Restaurer l’autorité dans une armée éprouvée
Pour l’état-major, l’enjeu dépasse le seul cadre disciplinaire. Les FARDC subissent depuis trois ans une guerre d’usure face à l’AFC/M23, qui contrôle de larges portions du Nord-Kivu et du Sud-Kivu, dont la ville de Goma. La cohésion des unités, leur loyauté et leur capacité à exécuter les ordres conditionnent la suite des opérations. Plusieurs officiers supérieurs ont déjà été sanctionnés au cours des derniers mois, et des procès en cour militaire opérationnelle se sont multipliés à Goma, Bukavu puis Kinshasa.
La dissipation de munitions, troisième grief retenu contre les 84 militaires, renvoie à une préoccupation récurrente du commandement : la fuite d’armements et de cartouches vers les groupes armés. Les enquêtes internes pointent depuis des années des circuits parallèles d’écoulement de matériel militaire au profit de milices ou de la rébellion. La qualification, lorsqu’elle est retenue, expose les prévenus à des peines particulièrement sévères au regard du code judiciaire militaire congolais.

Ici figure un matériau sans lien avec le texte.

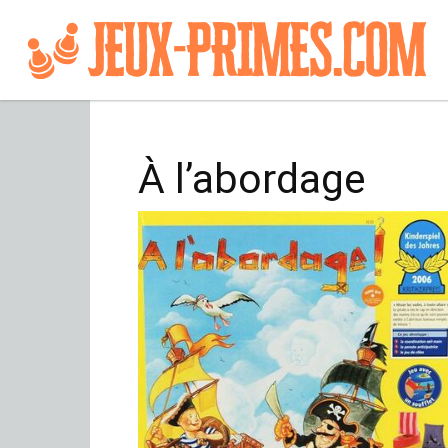
À l’abordage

Un signal politique adressé à la troupe
Le pouvoir civil suit l’affaire avec attention. Le président Félix Tshisekedi a fait de la remise en ordre des FARDC un axe central de son second mandat, après plusieurs revers militaires majeurs. Les procès collectifs comme celui de Kisangani s’inscrivent dans cette stratégie de réaffirmation de l’autorité, qui passe aussi par la mise en place de juridictions itinérantes et par l’accélération des décisions en matière disciplinaire. Le ministère de la Défense a parallèlement engagé un effort de bancarisation des soldes pour limiter les détournements le long de la chaîne hiérarchique.
Reste que le risque, pour l’institution judiciaire, est de voir l’audience se transformer en tribune où la troupe exposerait publiquement ses griefs sur les conditions de combat, l’équipement et les arriérés de prime. Plusieurs organisations de défense des droits humains ont déjà demandé que les droits de la défense soient pleinement garantis, compte tenu de la lourdeur des charges et de la possibilité de peines capitales prévues par le code pénal militaire pour les faits de révolte en temps de guerre. Le verdict, attendu dans les prochaines semaines, sera scruté à Kinshasa comme dans les états-majors régionaux. Selon RFI Afrique.